SQL Functions and plan time
I define an SQL function:
CREATE FUNCTION foo(timestamptz) AS '
...' LANGUAGE 'SQL';
Does the plan for the body get built at creation or execution time? I could
have sworn it was execution time, but timings on one function suggest
creation?
For those new to functions, plpgsql always prepares its plan at "compile" time
so doesn't have actual values available to refine its plan.
--
Richard Huxton
Richard Huxton <dev@archonet.com> writes:
Does the plan for the body get built at creation or execution time? I could
have sworn it was execution time, but timings on one function suggest
creation?
It's planned once per query. There's been some talk of building a
cross-query plan cache for SQL functions, like plpgsql has, but
nothing done yet.
regards, tom lane
It's planned once per query. There's been some talk of building a
cross-query plan cache for SQL functions, like plpgsql has, but
nothing done yet.
Several weeks ago I posted a note about a plpgsql function that fails
if an index that existed when it was created is subsequently dropped.

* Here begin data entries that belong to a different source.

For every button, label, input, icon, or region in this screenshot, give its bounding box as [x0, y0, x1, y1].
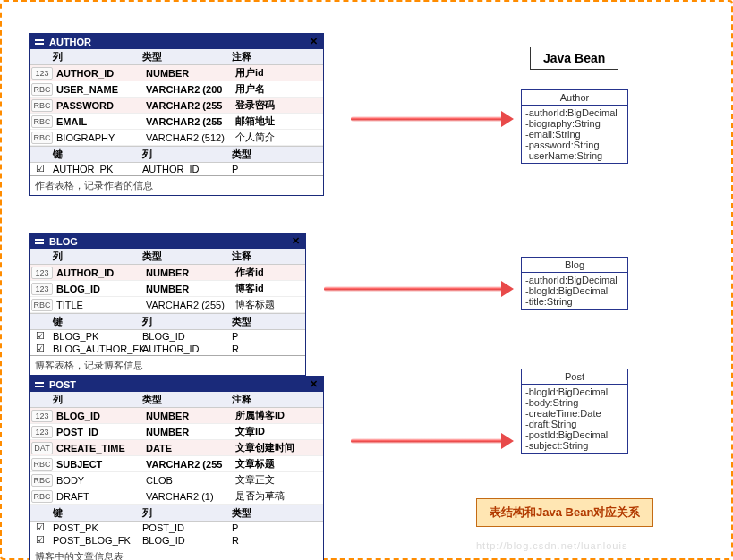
column-type: VARCHAR2 (255) — [144, 299, 234, 311]
column-name: BLOG_ID — [55, 410, 144, 422]
column-type-icon: RBC — [31, 115, 53, 128]
column-type-icon: 123 — [31, 283, 53, 295]
column-type: VARCHAR2 (1) — [144, 490, 234, 503]
bean-body: -blogId:BigDecimal-body:String-createTim… — [522, 385, 627, 453]
column-type: NUMBER — [144, 283, 234, 295]
column-note: 登录密码 — [234, 98, 323, 113]
db-table-author: AUTHOR✕列类型注释123AUTHOR_IDNUMBER用户idRBCUSE… — [29, 33, 324, 196]
table-row: 123BLOG_IDNUMBER所属博客ID — [30, 408, 323, 424]
table-header: 列类型注释 — [30, 49, 323, 65]
key-column: BLOG_ID — [141, 330, 230, 343]
column-type: VARCHAR2 (255 — [144, 99, 234, 112]
bean-body: -authorId:BigDecimal-biography:String-em… — [522, 106, 627, 163]
column-name: BODY — [55, 474, 144, 487]
table-row: 123POST_IDNUMBER文章ID — [30, 424, 323, 440]
table-row: RBCBIOGRAPHYVARCHAR2 (512)个人简介 — [30, 130, 323, 146]
key-row: ☑POST_BLOG_FKBLOG_IDR — [30, 534, 323, 547]
key-column: AUTHOR_ID — [141, 163, 230, 175]
table-title-bar: POST✕ — [30, 377, 323, 392]
column-note: 博客id — [234, 281, 305, 296]
column-type: NUMBER — [144, 67, 234, 80]
column-type-icon: 123 — [31, 426, 53, 438]
table-row: 123BLOG_IDNUMBER博客id — [30, 281, 305, 297]
column-type: VARCHAR2 (255 — [144, 458, 234, 471]
column-type-icon: 123 — [31, 410, 53, 422]
key-column: AUTHOR_ID — [141, 343, 230, 355]
bean-title: Author — [522, 90, 627, 106]
close-icon: ✕ — [310, 36, 318, 47]
diagram-caption: 表结构和Java Bean对应关系 — [476, 498, 653, 527]
bean-field: -subject:String — [525, 440, 624, 451]
column-name: EMAIL — [55, 115, 144, 128]
bean-box-author: Author-authorId:BigDecimal-biography:Str… — [521, 89, 628, 164]
column-note: 作者id — [234, 265, 305, 280]
bean-body: -authorId:BigDecimal-blogId:BigDecimal-t… — [522, 273, 627, 309]
key-row: ☑POST_PKPOST_IDP — [30, 522, 323, 534]
column-note: 博客标题 — [234, 297, 305, 312]
table-title: AUTHOR — [49, 37, 91, 47]
column-type: NUMBER — [144, 410, 234, 422]
bean-box-post: Post-blogId:BigDecimal-body:String-creat… — [521, 369, 628, 454]
table-title-bar: BLOG✕ — [30, 233, 305, 249]
key-name: POST_PK — [51, 522, 141, 534]
key-column: POST_ID — [141, 522, 230, 534]
column-type: VARCHAR2 (512) — [144, 132, 234, 144]
column-type-icon: RBC — [31, 99, 53, 112]
check-icon: ☑ — [30, 163, 51, 175]
key-type: R — [230, 343, 305, 355]
table-icon — [35, 239, 44, 244]
column-note: 所属博客ID — [234, 408, 323, 423]
bean-title: Post — [522, 369, 627, 385]
bean-field: -biography:String — [525, 118, 624, 129]
bean-field: -postId:BigDecimal — [525, 429, 624, 440]
table-description: 作者表格，记录作者的信息 — [30, 175, 323, 195]
column-note: 是否为草稿 — [234, 488, 323, 504]
table-icon — [35, 39, 44, 45]
db-table-blog: BLOG✕列类型注释123AUTHOR_IDNUMBER作者id123BLOG_… — [29, 233, 306, 376]
table-row: RBCBODYCLOB文章正文 — [30, 472, 323, 488]
check-icon: ☑ — [30, 522, 51, 534]
key-type: P — [230, 522, 323, 534]
column-note: 个人简介 — [234, 130, 323, 145]
table-row: RBCTITLEVARCHAR2 (255)博客标题 — [30, 297, 305, 313]
bean-field: -title:String — [525, 296, 624, 307]
key-column: BLOG_ID — [141, 534, 230, 547]
column-name: TITLE — [55, 299, 144, 311]
bean-field: -authorId:BigDecimal — [525, 107, 624, 118]
column-type-icon: RBC — [31, 490, 53, 503]
column-name: DRAFT — [55, 490, 144, 503]
check-icon: ☑ — [30, 343, 51, 355]
bean-field: -createTime:Date — [525, 408, 624, 419]
column-type: VARCHAR2 (255 — [144, 115, 234, 128]
table-row: RBCUSER_NAMEVARCHAR2 (200用户名 — [30, 81, 323, 98]
watermark-text: http://blog.csdn.net/luanlouis — [476, 540, 627, 551]
table-description: 博客表格，记录博客信息 — [30, 355, 305, 375]
column-type: CLOB — [144, 474, 234, 487]
key-name: BLOG_AUTHOR_FK — [51, 343, 141, 355]
column-note: 文章ID — [234, 424, 323, 439]
java-bean-heading: Java Bean — [530, 47, 618, 70]
table-row: 123AUTHOR_IDNUMBER作者id — [30, 265, 305, 281]
key-name: BLOG_PK — [51, 330, 141, 343]
arrow-icon — [324, 286, 503, 292]
column-name: USER_NAME — [55, 83, 144, 96]
table-header: 列类型注释 — [30, 392, 323, 408]
column-type-icon: RBC — [31, 132, 53, 144]
bean-field: -blogId:BigDecimal — [525, 386, 624, 397]
table-icon — [35, 382, 44, 387]
key-name: AUTHOR_PK — [51, 163, 141, 175]
bean-field: -userName:String — [525, 150, 624, 161]
column-name: AUTHOR_ID — [55, 267, 144, 279]
bean-field: -password:String — [525, 140, 624, 150]
table-row: RBCSUBJECTVARCHAR2 (255文章标题 — [30, 456, 323, 472]
column-type-icon: 123 — [31, 67, 53, 80]
keys-header: 键列类型 — [30, 505, 323, 522]
column-name: SUBJECT — [55, 458, 144, 471]
key-row: ☑BLOG_AUTHOR_FKAUTHOR_IDR — [30, 343, 305, 355]
column-name: BLOG_ID — [55, 283, 144, 295]
column-type-icon: 123 — [31, 267, 53, 279]
column-note: 用户名 — [234, 81, 323, 97]
column-type-icon: RBC — [31, 299, 53, 311]
column-note: 邮箱地址 — [234, 114, 323, 129]
bean-title: Blog — [522, 258, 627, 273]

(I think this should be considered a bug, the existence or nonexistence
of indexes should affect performance, not whether queries fail.)
Would a cross-query plan cache for SQL functions create similar problems?
--
Mike Nolan
nolan@celery.tssi.com writes:
Several weeks ago I posted a note about a plpgsql function that fails
if an index that existed when it was created is subsequently dropped.
No surprise...
Would a cross-query plan cache for SQL functions create similar problems?

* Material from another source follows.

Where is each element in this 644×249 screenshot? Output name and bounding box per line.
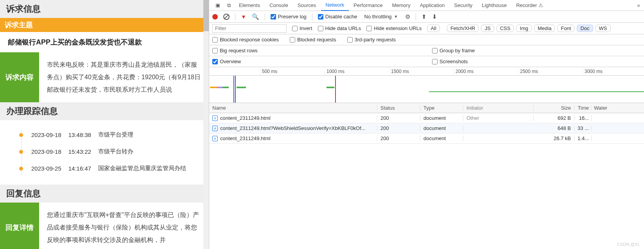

Yeah. We need to think about a mechanism for invalidating plans before
we go too much further down the road of caching plans.
regards, tom lane
On Tuesday 08 Jul 2003 6:39 am, Tom Lane wrote:
Richard Huxton <dev@archonet.com> writes:
Does the plan for the body get built at creation or execution time? I
could have sworn it was execution time, but timings on one function
suggest creation?It's planned once per query. There's been some talk of building a
cross-query plan cache for SQL functions, like plpgsql has, but
nothing done yet.
So why am I getting substantially different times for identical queries
(except for parameter substitution)
[41]: LOG: query: SELECT zzz2('2003-07-07 17:00:00+01','2003-07-07 17:20:00+01'); [42-1] LOG: query: [42-2] DELETE FROM stats_telcon WHERE st_hour >= $1 AND st_hour < $2; ...
17:20:00+01');
[42-1] LOG: query:
[42-2] DELETE FROM stats_telcon WHERE st_hour >= $1 AND st_hour < $2;
...
[43]: LOG: duration: 7.524765 sec
[44]: LOG: query: DELETE FROM stats_telcon WHERE st_hour>='2003-07-07 17:00:00+01' AND st_hour<'2003-07-07 17:20:00+01';
17:00:00+01' AND st_hour<'2003-07-07 17:20:00+01';
[45]: LOG: duration: 0.032860 sec
[46-1] LOG: query: INSERT INTO stats_telcon
...
[47]: LOG: duration: 1.810267 sec
I don't think I'm getting caching issues here - these aren't the first run.
--
Richard Huxton
So why am I getting substantially different times for identical queries
(except for parameter substitution)
This sounds like the question I asked two weeks ago.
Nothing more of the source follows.